Giving to Charities Online

It's the season of giving and for many that means more than just giving to family and loved ones. In a recent poll, more than 70 percent of Americans said they plan to give to charity this holiday season. As Bill Stamps reports all it takes to give these days is just a few clicks on the computer.
Whether the country is going through good times or bad financially, Americans have always been known for helping out their fellow man during the holiday season. Some stick dollar bills and coins in the Salvation Army's Red Kettle, others write check to their favorite charities. But these days, more and more givers are logging onto the internet.

"All you have to do is have a working computer, or Blackberry, or whatever you can use to access our website and make a donation."

That's Bettsy Ballard with the Houston Food Bank. She says most of their donations come from checks in the mail, but the number of people using their online service is increasing.

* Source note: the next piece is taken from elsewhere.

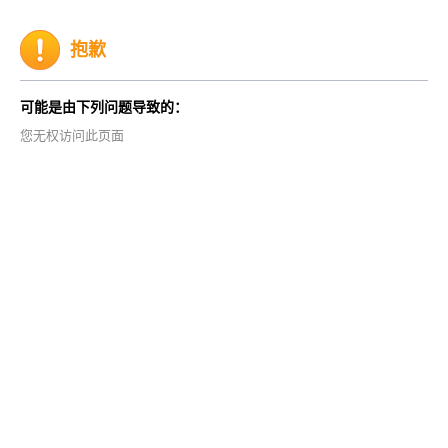
抱歉
可能是由下列问题导致的：
您无权访问此页面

"In general, on any given month, about 130 people or so donate through are website, which is just wonderful. We’re so grateful for that."

Ballard says in the month of November the Food Bank received almost five times as many online donations as they have in the past.

Andrea Fineman works for Interfaith Ministries, which runs the Meals On Wheels program for seniors. She says they’re also seeing more people donate online.

"We do send out letters about Interfaith Ministries and we do send out some emails and people can donate to us either through a check or online."

Not all charities are seeing a big surge in online activity. Thao Costis runs SEARCH Homeless Services in downtown Houston. She says they’ve tried Facebook and other sites but so far they just aren’t getting many donations by way of the internet.

"If we’re not making or asking for a specific activity or a specific event it's not intuitive for people, so we don’t get that much traffic."

The poll that showed more than 70 percent of Americans plan to donate to charity this year also shows the majority of givers plan to donate more than 100 dollars. That’s good news to Houston charities who say they need all the help they can get.